‘Attitudes are changing’: Teacher stunned by students’ ‘phenomenal’ response after coming out as gay
Daniel Gray, a 32-year-old high school teacher in the U.K. came out as gay during a school assembly of 1,000 students in February, which is LGBTQ History Month in the U.K. When Gray came out to his school, the response was overwhelmingly positive.
Gray said that he had previously been told not to reveal his sexuality while going through teacher training. He told the Croydon Advertiser, “I was told categorically when I started to train to be a teacher nine years ago not to come out to my students. They said you don’t want to give them any more ammunition than they’ve already got.”
He said it was a “very depressing and very sad way” of approaching teaching and his relationship to students, adding that “It’s assuming the students are out to get you.” Gray added that he felt as though he was always hiding some part of his identity, and commented that, “You want to have a good relationship with your students, and part of that is being open about who you are.”

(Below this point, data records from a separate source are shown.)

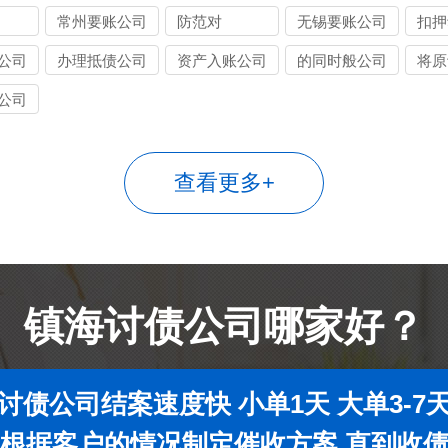
常州要账公司
防范对
无锡要账公司
扣押
公司
办理抵债公司
资产入账公司
的同时般公司
将原
公司
查看更多+
镇海讨债公司哪家好？
讨债公司结案速度快 小单1天 大单3-7
根据客户的情况制定催收方案 直到收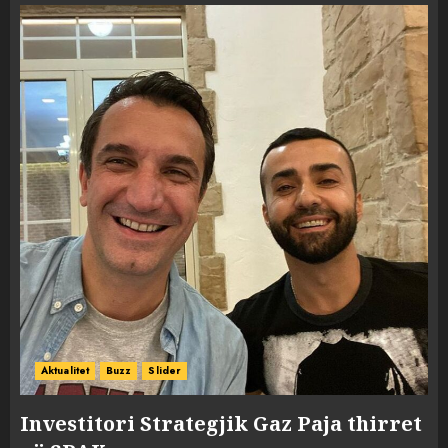
Aktualitet
Buzz
Slider
Investitori Strategjik Gaz Paja thirret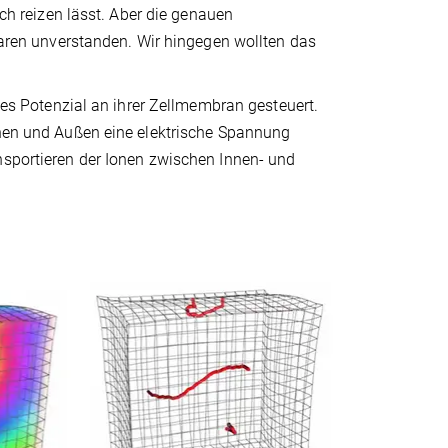
sch reizen lässt. Aber die genauen
en unverstanden. Wir hingegen wollten das
ches Potenzial an ihrer Zellmembran gesteuert.
nnen und Außen eine elektrische Spannung
nsportieren der Ionen zwischen Innen- und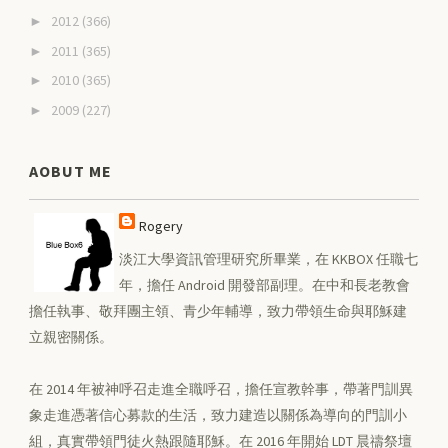
2012
(366)
►
2011
(365)
►
2010
(365)
►
2009
(227)
►
AOBUT ME
Rogery
淡江大學資訊管理研究所畢業，在 KKBOX 任職七
年，擔任 Android 開發部副理。在中和長老教會
擔任執事、敬拜團主領、青少年輔導，致力帶領生命與耶穌建
立親密關係。
在 2014 年被神呼召走進全職呼召，擔任宣教幹事，帶著門訓異
象走進憑著信心募款的生活，致力建造以關係為導向的門訓小
組，真實帶領門徒火熱跟隨耶穌。在 2016 年開始 LDT 晨禱祭壇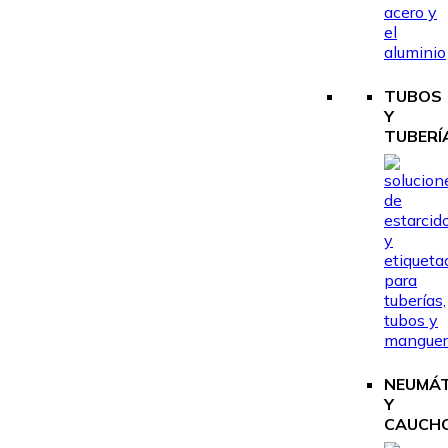
TUBOS
Y
TUBERÍ
NEUMÁ
Y
CAUCH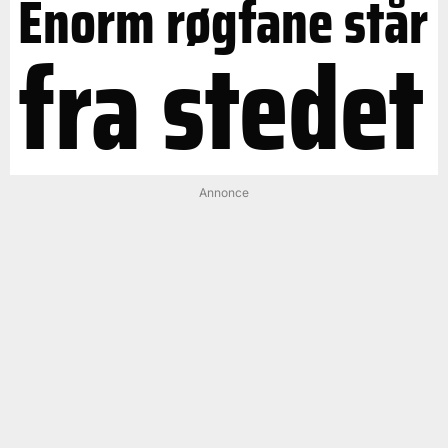
Enorm røgfane står
fra stedet
Annonce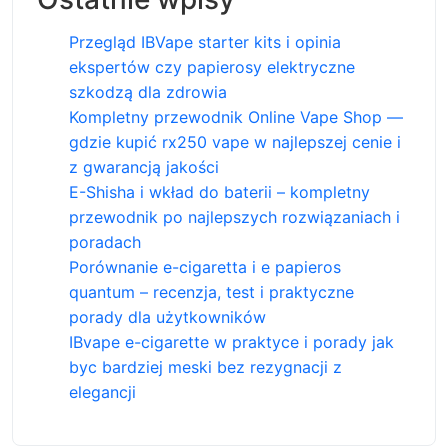
Przegląd IBVape starter kits i opinia
ekspertów czy papierosy elektryczne
szkodzą dla zdrowia
Kompletny przewodnik Online Vape Shop —
gdzie kupić rx250 vape w najlepszej cenie i
z gwarancją jakości
E-Shisha i wkład do baterii – kompletny
przewodnik po najlepszych rozwiązaniach i
poradach
Porównanie e-cigaretta i e papieros
quantum – recenzja, test i praktyczne
porady dla użytkowników
IBvape e-cigarette w praktyce i porady jak
byc bardziej meski bez rezygnacji z
elegancji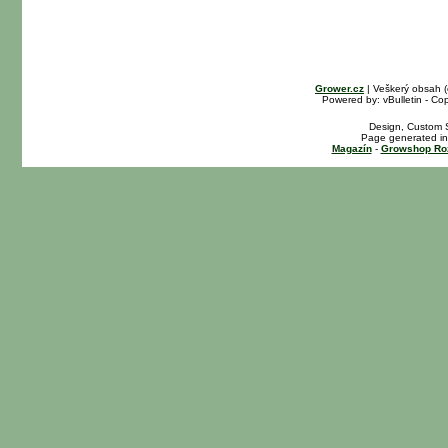
Grower.cz
| Veškerý obsah 
Powered by: vBulletin - Cop
Design, Custom S
Page generated in
Magazín
-
Growshop Ro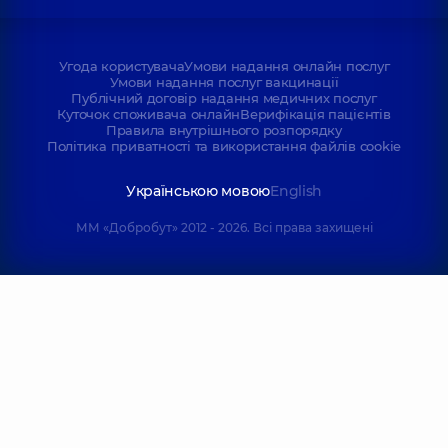
Угода користувача
Умови надання онлайн послуг
Умови надання послуг вакцинації
Публічний договір надання медичних послуг
Куточок споживача онлайн
Верифікація пацієнтів
Правила внутрішнього розпорядку
Політика приватності та використання файлів cookie
Українською мовою
English
ММ «Добробут» 2012 - 2026. Всі права захищені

That’s what led Gray to come out to his students during a general assembly, and also to be a role model to his gay students. “I was so relieved when it was done, and then the response was just like ‘OK’ and a few people shrugged. Most people weren’t even bothered,” he said, adding that the school’s reaction to his coming out was “phenomenal.”
“Attitudes are changing, by being consistent and having a consistent message, we’re talking openly about these things for the first time,” Gray said. He added, “I actually feel a bit emotional [about it]. It’s just so powerful. The impact we have on students’ lives is immense as teachers.”
Gray said he was bullied early in school for his sexuality, but never knew who to confide in because he didn’t know of any teachers who were openly gay. “I want to make sure [my students] feel safe like I never did,” he explained.
Gray said he received emails from students congratulating him for his decision to share another part of his identity with them. “I think it just takes one person to say ‘It’s OK’ for the floodgates to open and for all these kids to just accept each other for who they are,” he said.